Questo romanzo è stato scritto da Harper Lee.

Lei è nata a Monroville nel 1926. È riuscita a scrivere questo libro grazie al consiglio di un suo caro vecchio amico, Truman Capote.

“IL BUIO OLTRE LA SIEPE” è una raccolta di racconti dell’infanzia di Harper Lee. Nel 1957 ha scritto il seguito di questo romanzo ed è uscito nel 2015.

Questa storia è narrata in prima persona da una bambina, Scout, che vive nella monotona città di Maycomb. Racconta i fatti che avvengono nella cittadina.

Comincia col parlare dell’estate che ha trascorso con suo fratello Jem e della conoscenza di un ragazzino di nome Dill. Le giornate estive le passano giocando e divertendosi fin quando Dill non ebbe la grande idea di voler fare uscire il signor Boo Radley da casa sua.

Boo Radley era un signore che non usciva mai di casa, almeno nessuno lo aveva mai visto uscire.
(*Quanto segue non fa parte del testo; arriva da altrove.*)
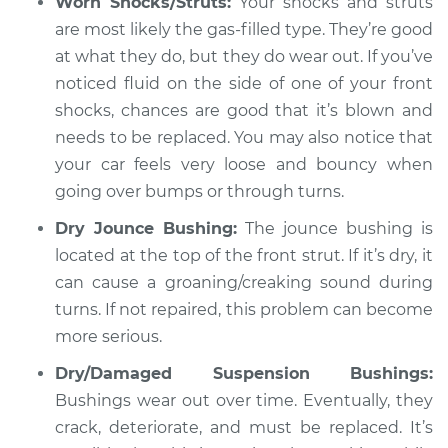
Worn Shocks/Struts:
Your shocks and struts
Shop/Dealer Price
$105.01
-
$112.52
are most likely the gas-filled type. They’re good
at what they do, but they do wear out. If you’ve
noticed fluid on the side of one of your front
1970 Volkswagen
shocks, chances are good that it’s blown and
Transporter
needs to be replaced. You may also notice that
H4-1.6L
your car feels very loose and bouncy when
Service type
going over bumps or through turns.
Creaking noise
when turning the
Dry Jounce Bushing:
The jounce bushing is
steering wheel
located at the top of the front strut. If it’s dry, it
Inspection
can cause a groaning/creaking sound during
turns. If not repaired, this problem can become
Estimate
$94.99
more serious.
Shop/Dealer Price
$104.99
-
$112.48
Dry/Damaged Suspension Bushings:
Bushings wear out over time. Eventually, they
crack, deteriorate, and must be replaced. It’s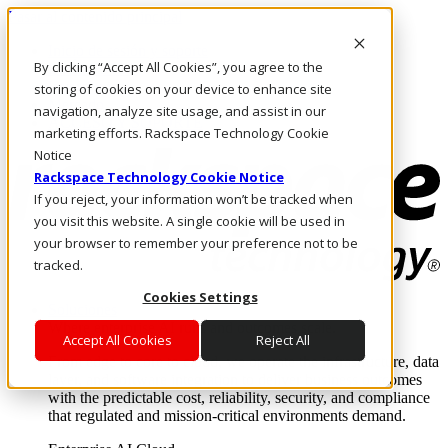
Pasar al contenido principal
Inicio de sesión y soporte
By clicking “Accept All Cookies”, you agree to the
LLÁMENOS
Inversionistas
storing of cookies on your device to enhance site
Mercado
navigation, analyze site usage, and assist in our
ACCESO Y SOPORTE
marketing efforts. Rackspace Technology Cookie
Notice
Rackspace Technology Cookie Notice
If you reject, your information won’t be tracked when
you visit this website. A single cookie will be used in
your browser to remember your preference not to be
tracked.
Cookies Settings
Soluciones
Where enterprise AI runs and outcomes scale.
Accept All Cookies
Reject All
From edge to core to cloud, we operate the infrastructure, data
layer, and software integration to deliver business outcomes
with the predictable cost, reliability, security, and compliance
that regulated and mission-critical environments demand.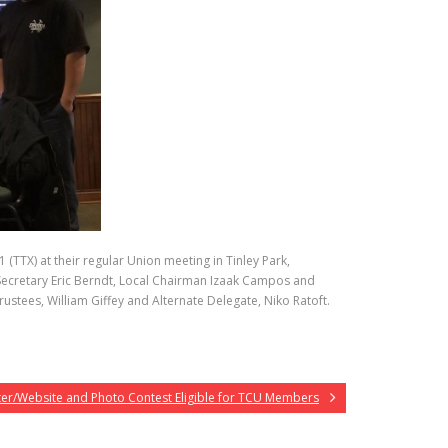
(TTX) at their regular Union meeting in Tinley Park,
al Secretary Eric Berndt, Local Chairman Izaak Campos and
tees, William Giffey and Alternate Delegate, Niko Ratoft.
ter/Website and Photo Contest Eligible for TCU Members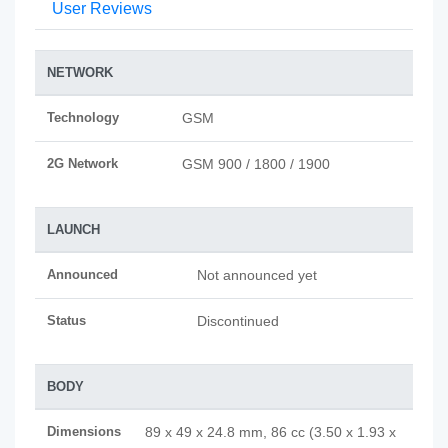
User Reviews
NETWORK
Technology
GSM
2G Network
GSM 900 / 1800 / 1900
LAUNCH
Announced
Not announced yet
Status
Discontinued
BODY
Dimensions
89 x 49 x 24.8 mm, 86 cc (3.50 x 1.93 x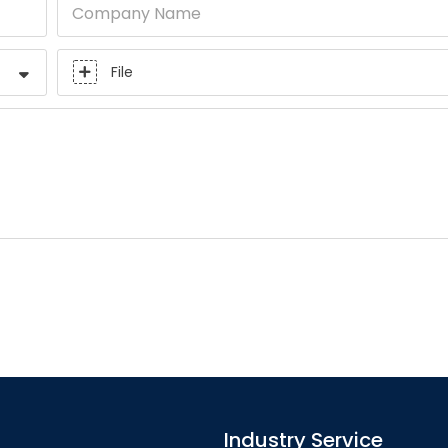
Company Name
File
Industry Service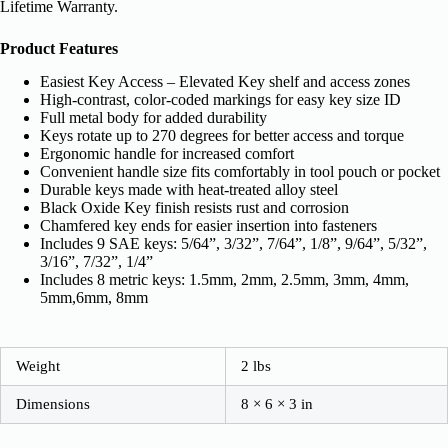
Lifetime Warranty.
Product Features
Easiest Key Access – Elevated Key shelf and access zones
High-contrast, color-coded markings for easy key size ID
Full metal body for added durability
Keys rotate up to 270 degrees for better access and torque
Ergonomic handle for increased comfort
Convenient handle size fits comfortably in tool pouch or pocket
Durable keys made with heat-treated alloy steel
Black Oxide Key finish resists rust and corrosion
Chamfered key ends for easier insertion into fasteners
Includes 9 SAE keys: 5/64”, 3/32”, 7/64”, 1/8”, 9/64”, 5/32”,
3/16”, 7/32”, 1/4”
Includes 8 metric keys: 1.5mm, 2mm, 2.5mm, 3mm, 4mm,
5mm,6mm, 8mm
Weight
2 lbs
Dimensions
8 × 6 × 3 in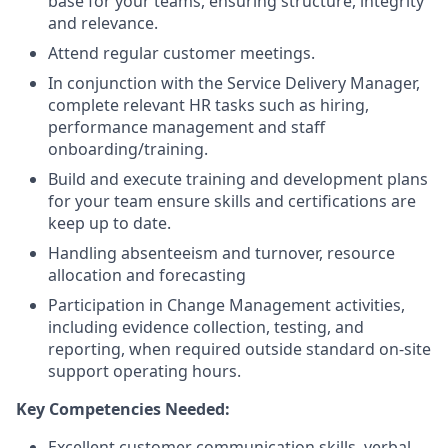
base for your teams, ensuring structure, integrity
and relevance.
Attend regular customer meetings.
In conjunction with the Service Delivery Manager,
complete relevant HR tasks such as hiring,
performance management and staff
onboarding/training.
Build and execute training and development plans
for your team ensure skills and certifications are
keep up to date.
Handling absenteeism and turnover, resource
allocation and forecasting
Participation in Change Management activities,
including evidence collection, testing, and
reporting, when required outside standard on-site
support operating hours.
Key Competencies Needed:
Excellent customer communication skills, verbal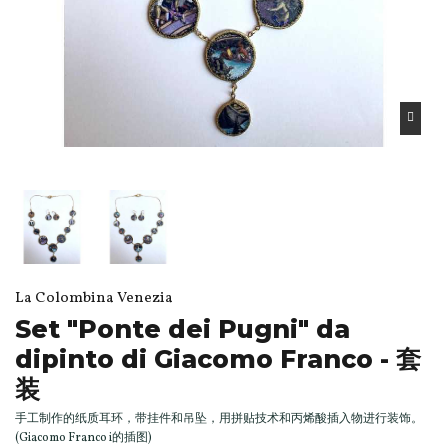
La Colombina Venezia
Set "Ponte dei Pugni" da
dipinto di Giacomo Franco - 套
装
手工制作的纸质耳环，带挂件和吊坠，用拼贴技术和丙烯酸插入物进行装饰。
(Giacomo Franco i的插图)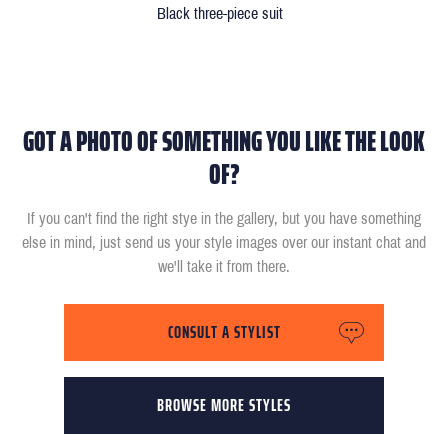
Black three-piece suit
GOT A PHOTO OF SOMETHING YOU LIKE THE LOOK
OF?
If you can't find the right stye in the gallery, but you have something
else in mind, just send us your style images over our instant chat and
we'll take it from there.
CONSULT A STYLIST
BROWSE MORE STYLES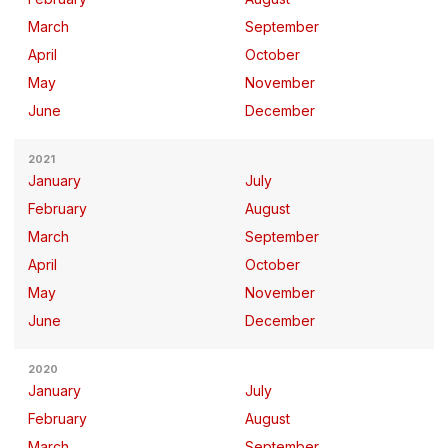
March
September
April
October
May
November
June
December
2021
January
July
February
August
March
September
April
October
May
November
June
December
2020
January
July
February
August
March
September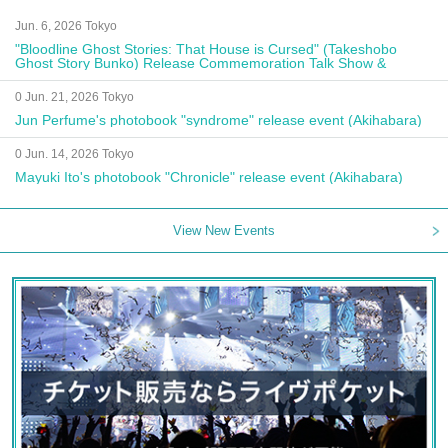
Jun. 6, 2026 Tokyo
"Bloodline Ghost Stories: That House is Cursed" (Takeshobo
Ghost Story Bunko) Release Commemoration Talk Show &
Autograph Session
0 Jun. 21, 2026 Tokyo
Jun Perfume's photobook "syndrome" release event (Akihabara)
0 Jun. 14, 2026 Tokyo
Mayuki Ito's photobook "Chronicle" release event (Akihabara)
View New Events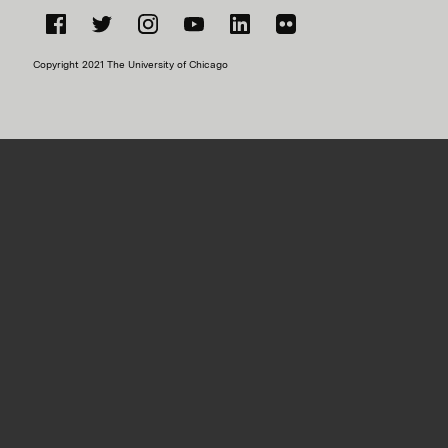
Facebook
Twitter
Instagram
YouTube
LinkedIn
Flickr
Copyright 2021 The University of Chicago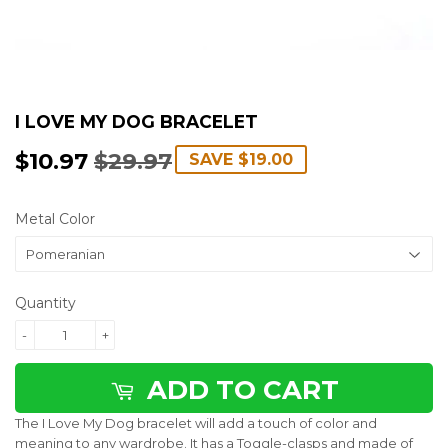
I LOVE MY DOG BRACELET
$10.97
$29.97
REGULAR
$29.97
SALE
$10.97
SAVE
$19.00
PRICE
PRICE
Metal Color
Quantity
-
+
ADD TO CART
The I Love My Dog bracelet will add a touch of color and
meaning to any wardrobe. It has a Toggle-clasps and made of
Questo suscitava molto la curiosità dei tre amichetti, infatti cominciano a spiarlo.

Alla fine dell’estate Dill deve tornare a casa sua.   Il primo giorno di scuola di Scout non andò tanto bene, perché era l’unica della classe che sapeva leggere e questo non andava particolarmente a genio alla sua insegnante.

Ogni giorno, quando i 2 fratelli passavano vicino a casa Radley di ritorno dalla scuola, trovavano in una quercia dei piccoli regali.

Finché dopo poco si ritrovarono con il buco della quercia chiuso con cemento e mattoni.

Successivamente Scout parla di nuovo dell’estate, diversa dalla precedente, perché nei giochi veniva esclusa dai due maschietti, visto che era una femminuccia in questa estate sono successe cose molto strane…

Come sfondo di questa storia c’è la parte in cui Scout parla del processo di un afroamericano di nome Tom Robison difeso dal padre di Scout: Atticus Finch.

Questo fu un periodo molto difficile per la famiglia Finch. Poi infine Scout deve partecipare a una recita che non finirà tanto bene…

Questo romanzo non mi è piaciuto particolarmente perché secondo me l’autrice poteva ridurre alcune parti del racconto.

Anche se i capitoli in cui parla del processo mi hanno interessato di più. Quando penso a questa parte mi viene in mente questa frase: “L’unica che non è sottoposta alla legge della maggioranza è la coscienza di un uomo”. Perché secondo me si sposa benissimo con la storia di Robinson.

Il significato di questa citazione è che non importa in quanti si è a dire una cosa ma importa di più la coscienza di un uomo.

Il linguaggio che ha usato Harper Lee è ricco è chiaro. Questo libro può essere letto sia da adulti che da ragazzi; appunto perché si capisce con facilità.

Francesca Corsini, classe 3^C, scuola secondaria di I grado, IC Borgonuovo.